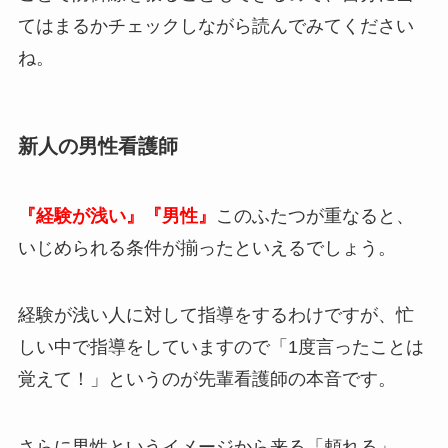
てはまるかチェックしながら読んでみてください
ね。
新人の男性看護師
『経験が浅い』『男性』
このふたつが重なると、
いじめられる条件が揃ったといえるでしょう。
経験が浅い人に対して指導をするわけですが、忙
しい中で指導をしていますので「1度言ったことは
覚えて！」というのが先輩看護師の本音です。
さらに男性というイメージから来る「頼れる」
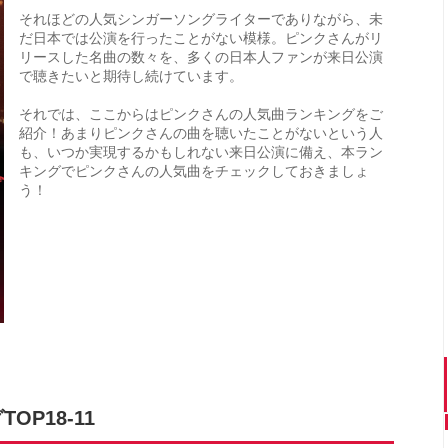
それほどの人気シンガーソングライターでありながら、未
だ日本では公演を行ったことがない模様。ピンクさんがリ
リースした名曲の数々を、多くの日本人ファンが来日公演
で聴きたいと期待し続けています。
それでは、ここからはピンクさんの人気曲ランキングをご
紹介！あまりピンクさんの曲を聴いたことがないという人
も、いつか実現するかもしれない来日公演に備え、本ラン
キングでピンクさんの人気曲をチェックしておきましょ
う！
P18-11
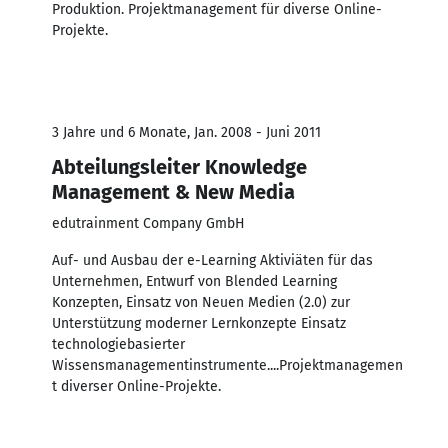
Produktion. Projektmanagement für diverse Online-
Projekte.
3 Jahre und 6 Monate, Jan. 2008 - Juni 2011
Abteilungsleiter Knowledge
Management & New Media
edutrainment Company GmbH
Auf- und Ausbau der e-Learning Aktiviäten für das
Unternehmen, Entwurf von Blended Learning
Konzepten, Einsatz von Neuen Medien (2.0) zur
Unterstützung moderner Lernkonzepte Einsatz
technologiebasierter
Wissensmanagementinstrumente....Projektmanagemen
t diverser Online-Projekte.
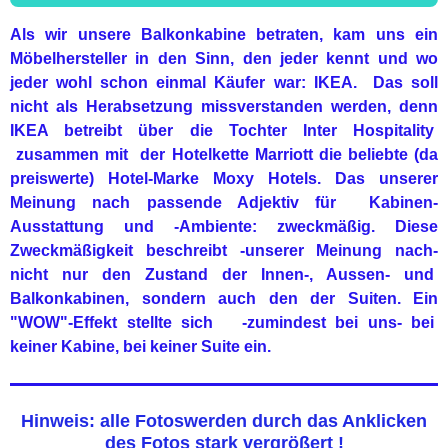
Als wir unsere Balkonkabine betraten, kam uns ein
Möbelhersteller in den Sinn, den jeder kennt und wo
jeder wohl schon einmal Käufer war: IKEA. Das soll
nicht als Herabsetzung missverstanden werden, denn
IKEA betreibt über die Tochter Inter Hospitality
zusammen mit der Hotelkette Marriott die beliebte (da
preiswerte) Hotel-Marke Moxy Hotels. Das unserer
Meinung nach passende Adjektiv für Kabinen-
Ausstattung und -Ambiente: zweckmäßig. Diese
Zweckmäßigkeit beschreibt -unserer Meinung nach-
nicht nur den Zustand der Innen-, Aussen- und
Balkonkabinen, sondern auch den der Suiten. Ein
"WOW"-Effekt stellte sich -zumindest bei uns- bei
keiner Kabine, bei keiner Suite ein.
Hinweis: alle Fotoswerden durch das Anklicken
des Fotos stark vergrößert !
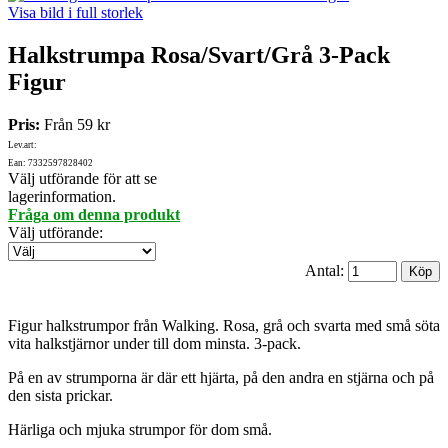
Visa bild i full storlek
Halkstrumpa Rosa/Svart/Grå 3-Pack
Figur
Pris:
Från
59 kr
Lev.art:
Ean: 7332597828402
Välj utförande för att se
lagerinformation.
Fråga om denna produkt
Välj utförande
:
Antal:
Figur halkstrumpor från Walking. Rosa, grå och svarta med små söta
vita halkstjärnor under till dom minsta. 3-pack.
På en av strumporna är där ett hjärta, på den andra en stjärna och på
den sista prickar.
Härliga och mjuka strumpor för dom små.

+++

[Exercise goal] Within the entries above, how many lines include the word "utförande"? Respond with the number only.

[Task output] 2